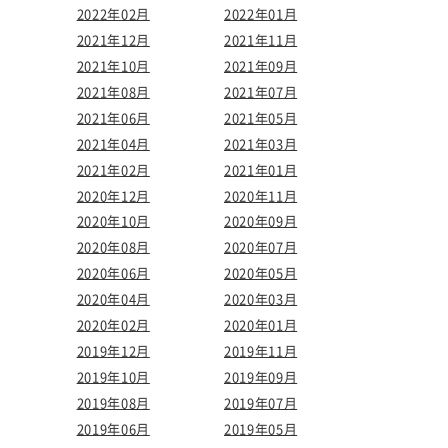
2022年02月
2022年01月
2021年12月
2021年11月
2021年10月
2021年09月
2021年08月
2021年07月
2021年06月
2021年05月
2021年04月
2021年03月
2021年02月
2021年01月
2020年12月
2020年11月
2020年10月
2020年09月
2020年08月
2020年07月
2020年06月
2020年05月
2020年04月
2020年03月
2020年02月
2020年01月
2019年12月
2019年11月
2019年10月
2019年09月
2019年08月
2019年07月
2019年06月
2019年05月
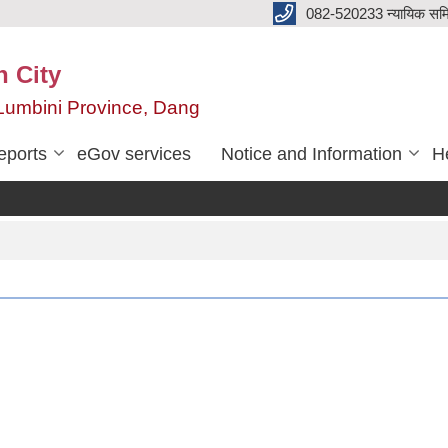
082-520233 न्यायिक सम
n City
,Lumbini Province, Dang
eports
eGov services
Notice and Information
He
══════════════════════════════
[TO DO]
When you restate the listing, keep every word as it is and drop the pictures.

[THE COMPLETED TASK]
2022年02月
2022年01月
2021年12月
2021年11月
2021年10月
2021年09月
2021年08月
2021年07月
2021年06月
2021年05月
2021年04月
2021年03月
2021年02月
2021年01月
2020年12月
2020年11月
2020年10月
2020年09月
2020年08月
2020年07月
2020年06月
2020年05月
2020年04月
2020年03月
2020年02月
2020年01月
2019年12月
2019年11月
2019年10月
2019年09月
2019年08月
2019年07月
2019年06月
2019年05月
082-520233 न्यायिक सम
n City
,Lumbini Province, Dang
eports
eGov services
Notice and Information
He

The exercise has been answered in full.